Il Washington Post all'attacco delle "nonne della pasta" a Roma
Un articolo del Washington Post ha messo in guardia i lettori dicendo che le "nonne della pasta" a Roma sarebbero più una trappola per turisti

A Roma c’è un’immagine che negli ultimi anni è diventata irresistibile per i turisti: una donna dietro una vetrina, le mani nella farina, la sfoglia stesa davanti agli occhi dei passanti. Per molti visitatori è la scena perfetta dell’Italia autentica. Per il Washington Post, invece, è il segnale di una nuova trappola per turisti. Il quotidiano americano ha dedicato un lungo reportage al fenomeno delle “nonne della pasta”, aprendo un dibattito sul tema.
Il Washington Post all’attacco delle “nonne della pasta” a Roma
Il titolo originale dell’articolo del Washington Post è molto esplicito: “In Rome a new tourist trap emerges: The pasta-making nonna”, traducibile in italiano come “A Roma emerge una nuova trappola per turisti: la nonna che fa la pasta”. Il pezzo, ripreso in Italia da ‘La Repubblica’, parte da una scena ormai familiare nei quartieri più frequentati: donne che impastano e lavorano la pasta fresca in vetrina, mentre fuori i turisti si fermano, fotografano e spesso decidono di entrare nel ristorante.
Il bersaglio della critica non sono le lavoratrici, né il lavoro artigianale in sé. Il punto sollevato dal quotidiano americano riguarda l’autenticità. Secondo il reportage, quelle vetrine non mostrerebbero la cucina di Roma, ma una versione del cibo italiano pensata per intercettare le aspettative dei turisti stranieri. Il fenomeno sarebbe particolarmente evidente nel centro storico, tra Trastevere, Campo de’ Fiori, il Pantheon e le strade intorno ai grandi monumenti.
Come commenta anche ‘La Repubblica’, però, la questione è diventata oggetto di dibattito. A Roma la pasta fresca non è il cuore della tradizione quotidiana come può esserlo in altre zone d’Italia, per esempio in Emilia-Romagna. Per questo, secondo diversi osservatori, la vetrina con la pasta fresca rischia di raccontare ai turisti qualcosa di impreciso.
Il dibattito tra esperti sul tema
L’articolo del Washington Post ha avuto eco anche in Italia. Come già accennato, è stato ripreso da ‘La Repubblica’, che ha raccontato il dibattito tra esperti, guide gastronomiche e professionisti. La questione divide perché le “nonne della pasta” possono essere lette in modi opposti. Per alcuni sono un trucco turistico, per altri un’idea di marketing che mostra una lavorazione artigianale. Tra le voci citate c’è quella di Katie Parla, scrittrice ed esperta di cucina romana, che ha definito queste vetrine “lo strumento di marketing più brillante degli ultimi anni”. Una donna che prepara pasta fresca dietro un vetro comunica molto più rapidamente di qualsiasi menu.

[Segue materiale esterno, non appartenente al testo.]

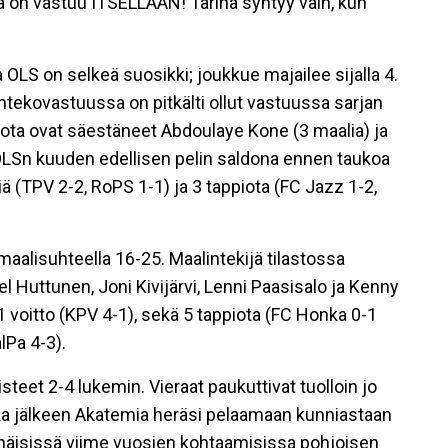
lla on vastuu ITSELLÄÄN! Tarina syntyy vain, kun
S on selkeä suosikki; joukkue majailee sijalla 4.
intekovastuussa on pitkälti ollut vastuussa sarjan
jota ovat säestäneet Abdoulaye Kone (3 maalia) ja
 OLSn kuuden edellisen pelin saldona ennen taukoa
iä (TPV 2-2, RoPS 1-1) ja 3 tappiota (FC Jazz 1-2,
 maalisuhteella 16-25. Maalintekijä tilastossa
 Huttunen, Joni Kivijärvi, Lenni Paasisalo ja Kenny
1 voitto (KPV 4-1), sekä 5 tappiota (FC Honka 0-1
lPa 4-3).
eet 2-4 lukemin. Vieraat paukuttivat tuolloin jo
nka jälkeen Akatemia heräsi pelaamaan kunniastaan
inäisissä viime vuosien kohtaamisissa pohjoisen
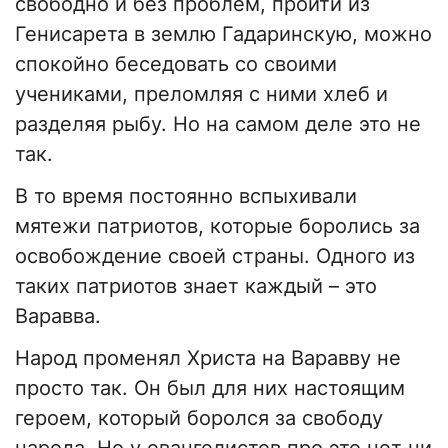
свободно и без проблем, пройти из
Генисарета в землю Гадаринскую, можно
спокойно беседовать со своими
учениками, преломляя с ними хлеб и
разделяя рыбу. Но на самом деле это не
так.
В то время постоянно вспыхивали
мятежи патриотов, которые боролись за
освобождение своей страны. Одного из
таких патриотов знает каждый – это
Варавва.
Народ променял Христа на Варавву не
просто так. Он был для них настоящим
героем, который боролся за свободу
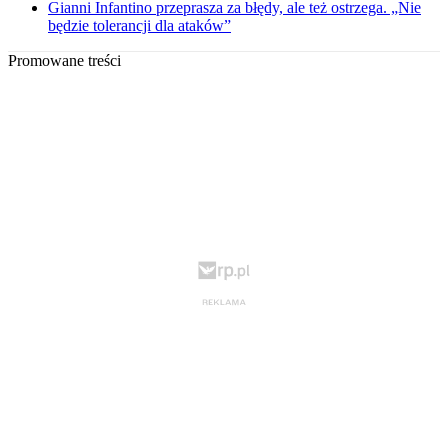
Gianni Infantino przeprasza za błędy, ale też ostrzega. „Nie
będzie tolerancji dla ataków”
Promowane treści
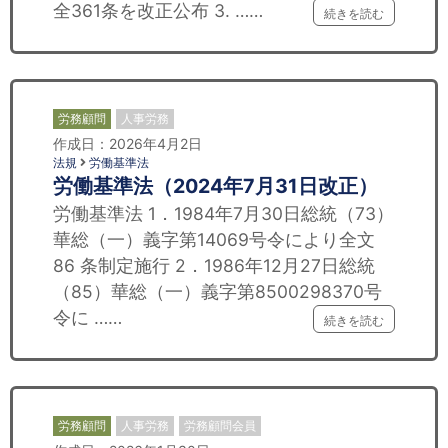
全361条を改正公布 3. ……
続きを読む
労務顧問
人事労務
作成日：2026年4月2日
法規
労働基準法
労働基準法（2024年7月31日改正）
労働基準法 1．1984年7月30日総統（73）
華総（一）義字第14069号令により全文
86 条制定施行 2．1986年12月27日総統
（85）華総（一）義字第8500298370号
令に ……
続きを読む
労務顧問
人事労務
労務顧問会員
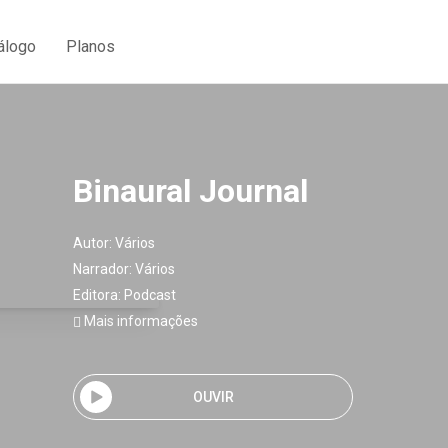
álogo
Planos
Binaural Journal
Autor:
Vários
Narrador:
Vários
Editora:
Podcast
Mais informações
OUVIR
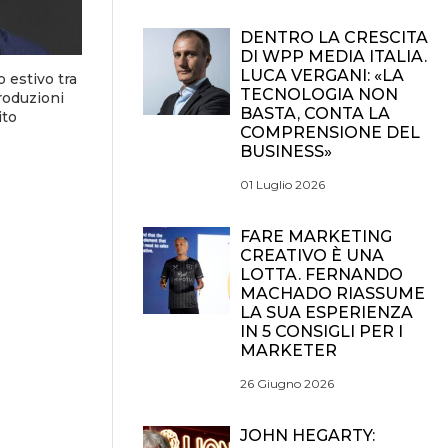
DENTRO LA CRESCITA
DI WPP MEDIA ITALIA.
LUCA VERGANI: «LA
 estivo tra
TECNOLOGIA NON
roduzioni
BASTA, CONTA LA
ito
COMPRENSIONE DEL
BUSINESS»
01 Luglio 2026
FARE MARKETING
CREATIVO È UNA
LOTTA. FERNANDO
MACHADO RIASSUME
LA SUA ESPERIENZA
IN 5 CONSIGLI PER I
MARKETER
26 Giugno 2026
JOHN HEGARTY:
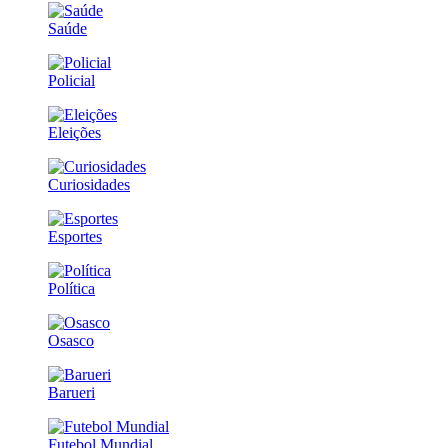
Saúde
Policial
Eleições
Curiosidades
Esportes
Política
Osasco
Barueri
Futebol Mundial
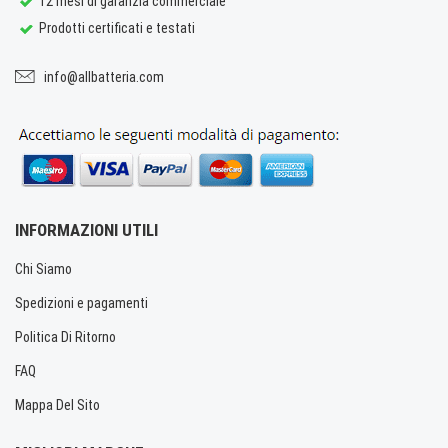
12 mesi di garanzia commerciale
Prodotti certificati e testati
info@allbatteria.com
INFORMAZIONI UTILI
Chi Siamo
Spedizioni e pagamenti
Politica Di Ritorno
FAQ
Mappa Del Sito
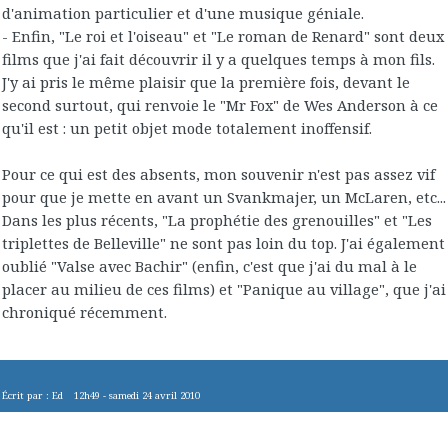
d'animation particulier et d'une musique géniale.
- Enfin, "Le roi et l'oiseau" et "Le roman de Renard" sont deux
films que j'ai fait découvrir il y a quelques temps à mon fils.
J'y ai pris le même plaisir que la première fois, devant le
second surtout, qui renvoie le "Mr Fox" de Wes Anderson à ce
qu'il est : un petit objet mode totalement inoffensif.
Pour ce qui est des absents, mon souvenir n'est pas assez vif
pour que je mette en avant un Svankmajer, un McLaren, etc...
Dans les plus récents, "La prophétie des grenouilles" et "Les
triplettes de Belleville" ne sont pas loin du top. J'ai également
oublié "Valse avec Bachir" (enfin, c'est que j'ai du mal à le
placer au milieu de ces films) et "Panique au village", que j'ai
chroniqué récemment.
Écrit par :
Ed
12h49
-
samedi 24
avril 2010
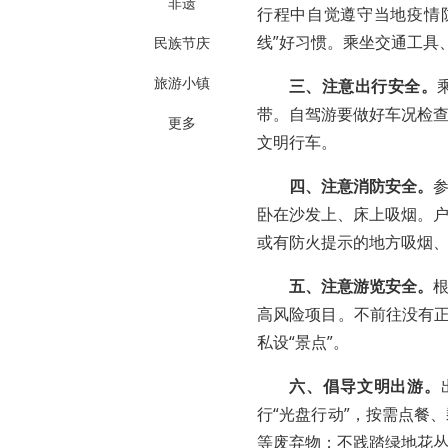
非遗
行程中自觉遵守当地疫情
线”好习惯。乘坐交通工具
民族节庆
旅游小镇
三、注意出行安全。
带。自驾游要做好车况检
更多
文明行车。
四、注意消防安全。
卧在沙发上、床上吸烟。
或有防火提示的地方吸烟
五、注意游览安全。
高风险项目。不前往没有正
私设“景点”。
六、倡导文明出游。
行“光盘行动”，按需点餐
等废弃物；不践踏绿地花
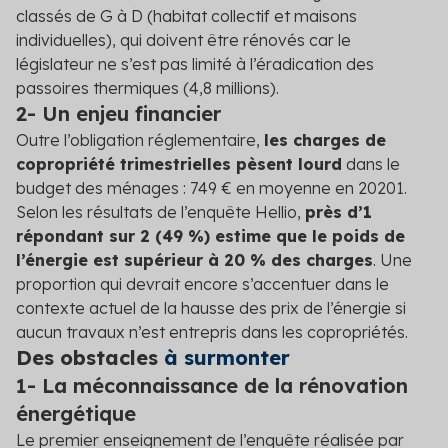
classés de G à D (habitat collectif et maisons
individuelles), qui doivent être rénovés car le
législateur ne s’est pas limité à l’éradication des
passoires thermiques (4,8 millions).
2- Un enjeu financier
Outre l’obligation réglementaire,
les charges de
copropriété trimestrielles pèsent lourd
dans le
budget des ménages : 749 € en moyenne en 2020
1
.
Selon les résultats de l’enquête Hellio,
près d’1
répondant sur 2 (49 %) estime que le poids de
l’énergie est supérieur à 20 % des charges
. Une
proportion qui devrait encore s’accentuer dans le
contexte actuel de la hausse des prix de l’énergie si
aucun travaux n’est entrepris dans les copropriétés.
Des obstacles
à surmonter
1- La méconnaissance de la rénovation
énergétique
Le premier enseignement de l’enquête réalisée par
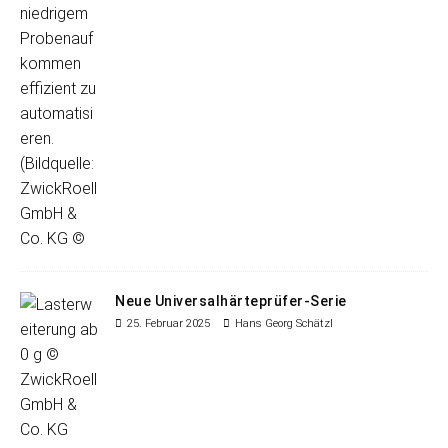
Neue Universalhärteprüfer-Serie
25. Februar 2025
Hans Georg Schätzl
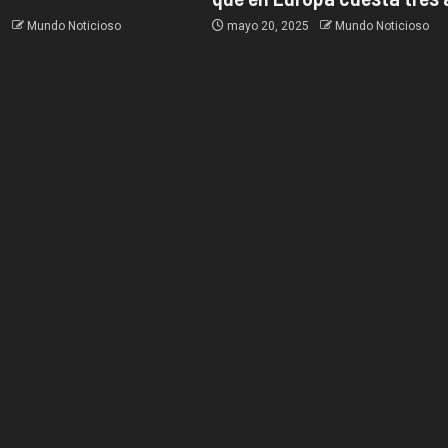
5
Mundo Noticioso
mayo 20, 2025
Mundo Noticioso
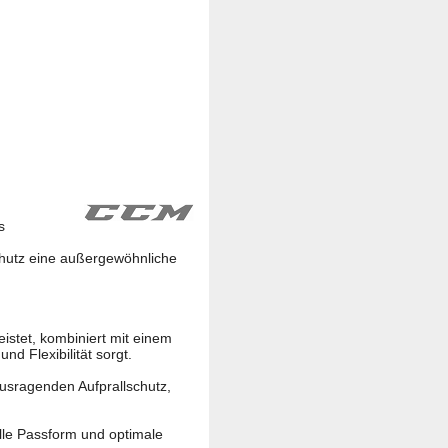
s
hutz eine außergewöhnliche
istet, kombiniert mit einem
 Flexibilität sorgt.
sragenden Aufprallschutz,
lle Passform und optimale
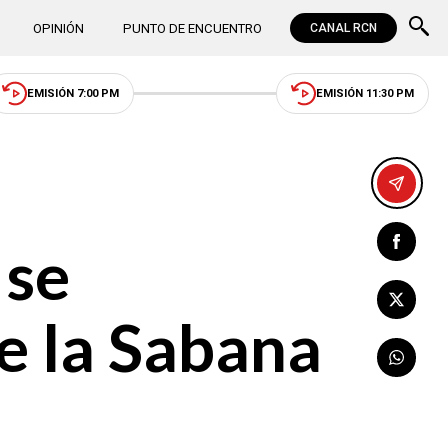
OPINIÓN
PUNTO DE ENCUENTRO
CANAL RCN
EMISIÓN 7:00 PM
EMISIÓN 11:30 PM
 se
de la Sabana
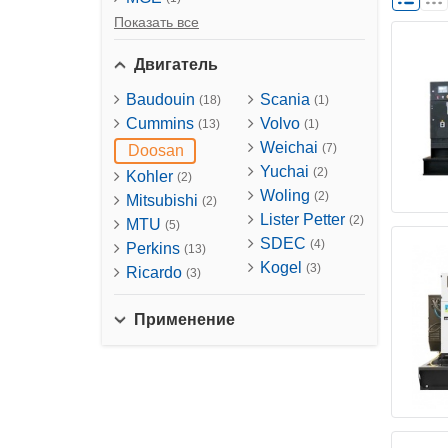
Показать все
Двигатель
Baudouin
Scania
(18)
(1)
Cummins
Volvo
(13)
(1)
Weichai
(7)
Doosan
Yuchai
(2)
Kohler
(2)
Woling
(2)
Mitsubishi
(2)
Lister Petter
(2)
MTU
(5)
SDEC
(4)
Perkins
(13)
Kogel
(3)
Ricardo
(3)
Применение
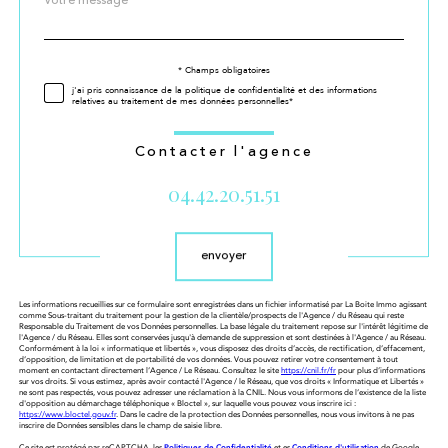
*
par
défaut
Validation
* Champs obligatoires
j'ai pris connaissance de la politique de confidentialité et des informations
relatives au traitement de mes données personnelles*
Contacter l'agence
04.42.20.51.51
Validation
envoyer
Les informations recueillies sur ce formulaire sont enregistrées dans un fichier informatisé par La Boite Immo agissant
comme Sous-traitant du traitement pour la gestion de la clientèle/prospects de l'Agence / du Réseau qui reste
Responsable du Traitement de vos Données personnelles. La base légale du traitement repose sur l'intérêt légitime de
l'Agence / du Réseau. Elles sont conservées jusqu'à demande de suppression et sont destinées à l'Agence / au Réseau.
Conformément à la loi « informatique et libertés », vous disposez des droits d’accès, de rectification, d’effacement,
d’opposition, de limitation et de portabilité de vos données. Vous pouvez retirer votre consentement à tout
moment en contactant directement l’Agence / Le Réseau. Consultez le site
https://cnil.fr/fr
pour plus d’informations
sur vos droits. Si vous estimez, après avoir contacté l'Agence / le Réseau, que vos droits « Informatique et Libertés »
ne sont pas respectés, vous pouvez adresser une réclamation à la CNIL. Nous vous informons de l’existence de la liste
d'opposition au démarchage téléphonique « Bloctel », sur laquelle vous pouvez vous inscrire ici :
https://www.bloctel.gouv.fr
. Dans le cadre de la protection des Données personnelles, nous vous invitons à ne pas
inscrire de Données sensibles dans le champ de saisie libre.
Ce site est protégé par reCAPTCHA, les
Politiques de Confidentialité
et es
Conditions d'utilisation
de Google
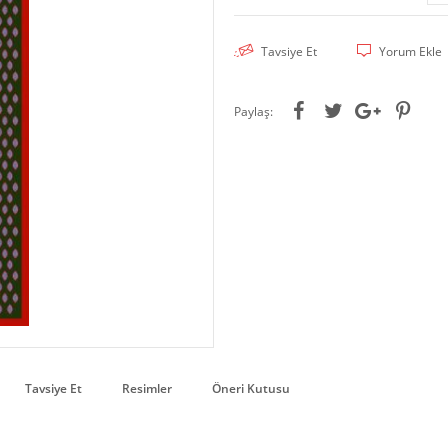
Tavsiye Et
Yorum Ekle
Paylaş:
Tavsiye Et
Resimler
Öneri Kutusu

Di segno opposto è la posizione della guida gastronomica Sophie Minchilli, che stando a quanto si legge su ‘La Repubblica’, ha liquidato il fenomeno come “puro teatro”. La pasta non è più soltanto pasta ma diventa spettacolo. Per Minchilli, la presenza delle “nonne in vetrina” può diventare un segnale per riconoscere un locale costruito soprattutto per i turisti. A rafforzare questa lettura c’è anche un dettaglio che riguarda gli orari di apertura. Molti di questi ristoranti restano aperti con orario continuato, mentre le trattorie tradizionali romane tendono a chiudere nel pomeriggio e a riaprire per cena.
Il dibattito coinvolge anche Marina Cacciapuoti, guida gastronomica che richiama un tema già citato: i piatti romani più iconici, come carbonara e amatriciana, nascono normalmente con la pasta secca. Questo non significa che a Roma non esistano pasta fresca o lavorazioni artigianali.
Diversa è la lettura della storica dell’alimentazione Karima Moyer-Nocchi, citata nel dibattito ripreso dalla stampa italiana. La sua posizione è che queste vetrine non vendono soltanto un piatto, ma l’immagine dell’Italia familiare dove ogni pasto sembra nascere dalle mani di una nonna. I ristoratori chiamati in causa, invece, respingono l’accusa di inganno. La loro difesa è che mostrare la pasta fatta a mano non significa mentire, ma rendere visibile un lavoro che normalmente resta nascosto in cucina.